# If you can poke a hole and take a peek into heaven



## gold4me (Mar 12, 2006)

I would have 6 golden faces looking at me.


----------



## Karen519 (Aug 21, 2006)

*Love this*

Thanks for posting this picture, I just love it.

I would have eight dogs looking back:
Honey, Cocker Spaniel
White Sox, Mix
Mimi, Bichon Frise
Gizmo, Bichon Frise
Munchkin, Samoyed
Gizmo, Samoyed
Snobear, Samoyed
Smooch, Golden Retriever


----------



## B and G Mom (Oct 29, 2014)

I love that! And I agree, lots of Golden faces looking at us...

And of course all our other breeds and mixes too.

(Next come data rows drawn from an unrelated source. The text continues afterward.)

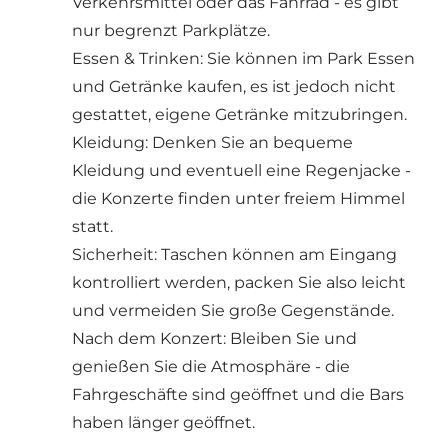
Verkehrsmittel oder das Fahrrad - es gibt
nur begrenzt Parkplätze.
Essen & Trinken: Sie können im Park Essen
und Getränke kaufen, es ist jedoch nicht
gestattet, eigene Getränke mitzubringen.
Kleidung: Denken Sie an bequeme
Kleidung und eventuell eine Regenjacke -
die Konzerte finden unter freiem Himmel
statt.
Sicherheit: Taschen können am Eingang
kontrolliert werden, packen Sie also leicht
und vermeiden Sie große Gegenstände.
Nach dem Konzert: Bleiben Sie und
genießen Sie die Atmosphäre - die
Fahrgeschäfte sind geöffnet und die Bars
haben länger geöffnet.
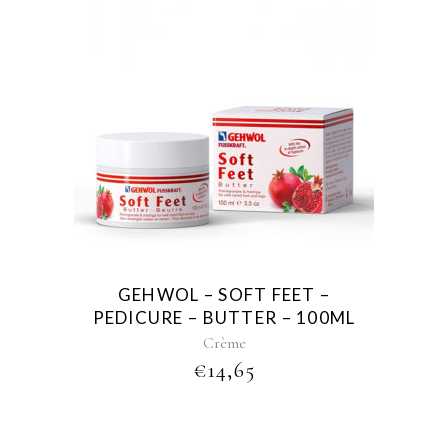
GEHWOL – SOFT FEET –
PEDICURE – BUTTER – 100ML
Crème
€
14,65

For me Bailey, Blossom and Belle would be the Goldens - plus their good buddy Thor the Golden who I babysat for
My childhood dogs Misty, Samantha (English Setters), and Brandy (Brittany)
My mixes Ginger and Fred

And of course all my friends pups from here - heaven is the biggest "cuddle puddle" of dogs.


----------



## Otis-Agnes (Nov 24, 2015)

I've seen that picture before and every time I do, I start to tear up. Agnes


----------



## sterling18 (Oct 31, 2016)

Otis-Agnes said:


> I've seen that picture before and every time I do, I start to tear up. Agnes



I believe if we were ever allowed to visit and hold them, we would never let go.


----------